Soy de aquellos a los que les gustan las cosas claras y el chocolate espeso, así que comparto con regocijo la idea expresada hace unos días por Cristina Fallarás en un artículo titulado Que vuelva Juan Carlos I, por favor. Un republicano, en efecto, no tiene el menor problema, al contrario, en que el Emérito vuelva a casa por Navidad. Se confirmaría así de una puñetera vez lo que los republicanos llevamos meses anticipando: que las investigaciones sobre sus presuntas corruptelas no llevarían a ninguna parte, que serían archivadas por falta de pruebas, prescripción, inviolabilidad o, si es menester, intervención divina. Que los cortesanos aprovecharían el carpetazo para salir en tromba exigiendo que se le rindan homenajes, pleitesías y desagravios. Y que la Prensa bizcochona, que durante lustros silenció sus desmanes, repetiría la ajada y cansina monserga de sus servicios a la patria durante la Transición.

Si el regreso a España del Borbón campechano plantea algún problema, este lo tienen más bien su hijo y su nuera, que deberían afrontar una situación incómoda. Leo en El País que el Gobierno deja en manos de Felipe VI la decisión sobre el regreso de su progenitor. Normal, todos sabemos que fue el preparadísimo monarca actual quien lo puso de patitas en la calle en el verano de 2020 para intentar desmarcarse de sus pillerías y aparentar decencia. Aunque, bueno, la vuelta del Emérito también resultaría embarazosa para Pedro Sánchez y esos socialistas que afirman que sus presuntas irregularidades económicas y fiscales no tienen nada que ver con la institución monárquica. ¡Menuda sandez! Como si Juan Carlos no hubiera cobrado presuntas comisiones fiscalmente opacas precisamente por ser el jefe —y, luego, exjefe— del Estado español. Como si ustedes y yo pudiéramos exhibir nuestra influencia y nuestros contactos para mediar en la construcción de un AVE a La Meca o la venta de armas a autocracias del Golfo.

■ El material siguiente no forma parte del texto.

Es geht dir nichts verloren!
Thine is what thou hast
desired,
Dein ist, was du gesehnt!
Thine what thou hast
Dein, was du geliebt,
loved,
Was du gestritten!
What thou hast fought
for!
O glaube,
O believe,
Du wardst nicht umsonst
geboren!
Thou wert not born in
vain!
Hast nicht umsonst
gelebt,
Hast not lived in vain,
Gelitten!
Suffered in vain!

Un republicano no tiene el menor problema en que el régimen vuelva a exhibir sus vergüenzas con el cierre en falso de los líos del Emérito y su regreso a la patria

No, un republicano no tiene el menor problema en que el régimen vuelva a exhibir sus vergüenzas con el cierre en falso de los líos del Emérito y su regreso a la patria. Un republicano sabe que la corrupción es intrínseca a la institución monárquica. ¿Que por qué lo sabe? Pues muy sencillo: porque un republicano está a favor de la meritocracia y la democracia, porque considera taxativamente injusto que alguien esté destinado desde su nacimiento a ocupar la jefatura del Estado de modo vitalicio e inviolable. Sin presentarse jamás a unas elecciones o, al menos, unas oposiciones, tan solo porque un buen día sus padres echaron un polvo.

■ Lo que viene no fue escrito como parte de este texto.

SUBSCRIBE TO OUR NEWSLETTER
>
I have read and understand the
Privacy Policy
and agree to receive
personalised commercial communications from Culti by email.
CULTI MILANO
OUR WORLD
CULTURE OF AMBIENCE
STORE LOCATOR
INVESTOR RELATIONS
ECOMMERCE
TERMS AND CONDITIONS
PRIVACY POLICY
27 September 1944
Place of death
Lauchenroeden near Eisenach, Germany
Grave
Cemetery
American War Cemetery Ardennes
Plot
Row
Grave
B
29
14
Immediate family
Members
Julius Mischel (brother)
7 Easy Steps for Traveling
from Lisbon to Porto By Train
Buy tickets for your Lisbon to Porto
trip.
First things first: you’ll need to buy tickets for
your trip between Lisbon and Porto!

Fuera caretas, pues. Vuelva a casa don Juan Carlos, reciba los parabienes de las reinonas de las mañanas televisivas y cúlpese de todos sus pecadillos a esa retahíla de malas compañías que se han aprovechado de su proverbial bondad: Corinna Larsen, los jeques del Golfo, Iñaki Urdangarin, Manuel Prado y Colón de Carvajal, Javier de la Rosa, Alfonso Armada… Hasta sería bueno que su hijo se lo perdonara todo —la lubricidad, los disgustos a mamá, los negocietes turbios, los engaños al fisco…— y le devolviera la paguilla y dejara vivir en palacio. No es bueno que la familia esté desunida.

Los vergonzantes monárquicos del centroizquierda nos predicaron durante lustros que, a falta de legitimidad democrática y meritocrática, la monarquía era buena para la siempre complicada España como factor de ejemplaridad pública y privada y cemento de la unidad territorial. Urdangarin y el propio Juan Carlos desmintieron clamorosamente lo primero; Felipe VI, con su partidista belicosidad en la crisis catalana, se cargó lo segundo. Ahora a esa gente tan solo le queda el argumento de que el país tiene problemas más graves que la forma del Estado, lo que viene a ser como decir que uno no debe cuidar su colesterol porque ha atrapado una gripe. Pero sea, aceptémoslo. No somos los republicanos los que vamos a proponer que el pueblo español sea consultado democráticamente sobre el asunto en los próximos años, no tenemos la menor prisa. Entretanto, asistimos —con regocijo, insisto— a la tozudez con que la Casa de Borbón se pone en evidencia. Está en su naturaleza.